Out Of Memory (OOM) refers to an application system that has Memory that cannot be reclaimed or is using too much Memory. As a result, the program needs more Memory than the maximum available Memory. Can’t run the program, the system will prompt out of memory, sometimes software will automatically shut down, restart the computer or software after the release of memory and can normal operation of the software, and the system configuration, data flow, the user code and other reasons lead to memory overflow error, even if the user to perform a task will not be able to avoid.

A JVM OOM exception may occur in one of the following situations: Java heap overflow, virtual and local method stack overflow, method area and runtime constant pool overflow, native direct memory overflow. Each of these situations has different causes.

In real business scenarios, the environment is often more complex. Today, heapui will take you to learn a few OOM problems troubleshooting practical cases, through a few authors recorded the real case, remind yourself to avoid stepping on the pit, also incidentally review relevant knowledge points.

1. Experienced the troubleshooting and solving process of online CPU100% and application OOM

Author: teddy boy cloud https://heapdump.cn/article/1… Summary: After receiving the application exception alarm, the author logged in to the faulty server to check. When viewing the service log, the author found that the service OOM was displayed. Then, the author used the Top command to check the resource usage of each process in the system, and found that the CPU usage of one process reached 300%. It then queries the CPU usage of all threads under the process and saves the stack data. According to the previous operation, after obtaining the GC information, thread stack, heap snapshot and other data of the service with the problem, using the XElephant provided by the HeapDump community for analysis, it is found that InMemoryReporterMetrics caused the OOM. It was further discovered that the service in question depended on an earlier version of Zipkin and was upgraded to fix the problem.

Highlights: Although this article does not describe and solve rare and difficult diseases, the process of investigation is clear and complete, and the investigation tools are recommended, which are suitable for beginners to read and learn.

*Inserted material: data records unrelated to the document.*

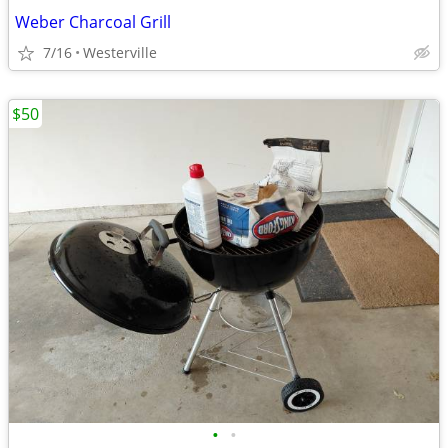
Weber Charcoal Grill
7/16
Westerville
$50
•
•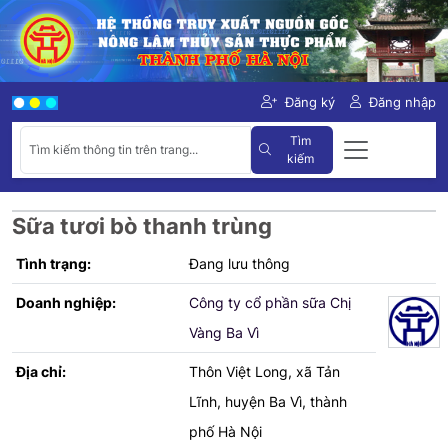
Đăng ký
Đăng nhập
Tìm
kiếm
Sữa tươi bò thanh trùng
Tình trạng:
Đang lưu thông
Doanh nghiệp:
Công ty cổ phần sữa Chị
Vàng Ba Vì
Địa chỉ:
Thôn Việt Long, xã Tản
Lĩnh, huyện Ba Vì, thành
phố Hà Nội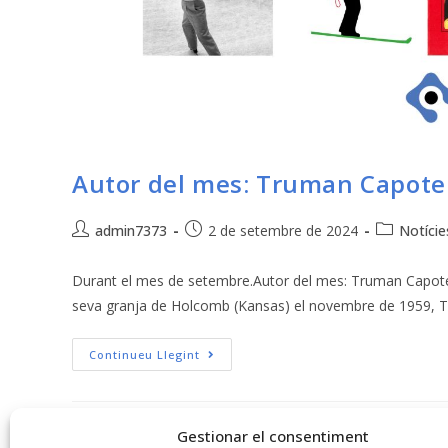
Autor del mes: Truman Capote
admin7373
2 de setembre de 2024
Notície
Durant el mes de setembre.Autor del mes: Truman Capote (1
seva granja de Holcomb (Kansas) el novembre de 1959,
Continueu Llegint
Gestionar el consentiment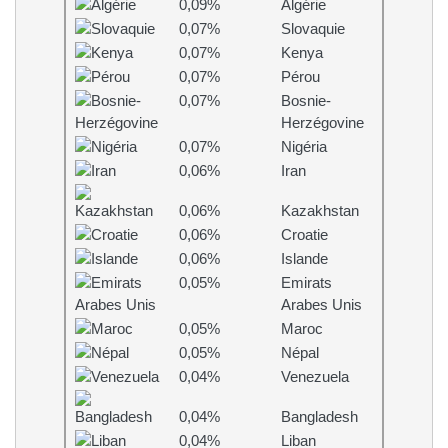
0,09%
Algérie
0,07%
Slovaquie
0,07%
Kenya
0,07%
Pérou
0,07%
Bosnie-
Herzégovine
0,07%
Nigéria
0,06%
Iran
0,06%
Kazakhstan
0,06%
Croatie
0,06%
Islande
0,05%
Emirats
Arabes Unis
0,05%
Maroc
0,05%
Népal
0,04%
Venezuela
0,04%
Bangladesh
0,04%
Liban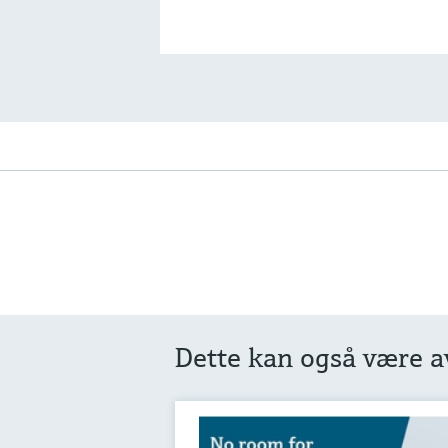
Dette kan også være av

2. A containerized SpringBoot program OOM problem exploration

Author: man dream https://heapdump.cn/article/1…

I was told that a containerized Java program will cause OOM problems every time I run it. Then check the GC situation through JStat. It is found that GC is normal but the usage of ByteBuffer objects is the highest (exception point 1). Next, look at the thread snapshot in JStack and find that too many Kafka producers have been created (exception 2). Finally, a Demo program was written to verify the conjecture, and the problem was determined to be caused by the circular creation of Producer objects in business code.

Highlights: Clear troubleshooting process, skilled tool use, fast and accurate verification process.


3. Troubleshooting and analysis of a million-dollar long connection pressure test on the Nginx OOM

Author: dig a hole master zhang https://heapdump.cn/article/4…

Overview: In a million long connection pressure test, the author found that 32C 128G four Nginx frequently appeared in the OOM. After finding the problem, I first checked the network connection status between Nginx and the client. First of all, I suspected that jMeter client had limited processing capacity and many messages piled up at Nginx, so I dumped the memory view of Nginx, which was determined to be due to the memory increase caused by the cache of a large number of messages. Then I check the parameter configuration of Nginx and find that the value of proxy_buffers is very large. We then simulate the impact of upstream/upstream transmission speed inconsistency on Nginx memory usage. Finally, after setting proxy_buffering to OFF and reducing proxy_buffer_size, Nginx’s memory is stable.

Highlights: The author has a clear idea of troubleshooting, very skilled in tool use and parameter adjustment, and a deep understanding of the underlying principles and source code. Both experience and attitude are worth learning and reference.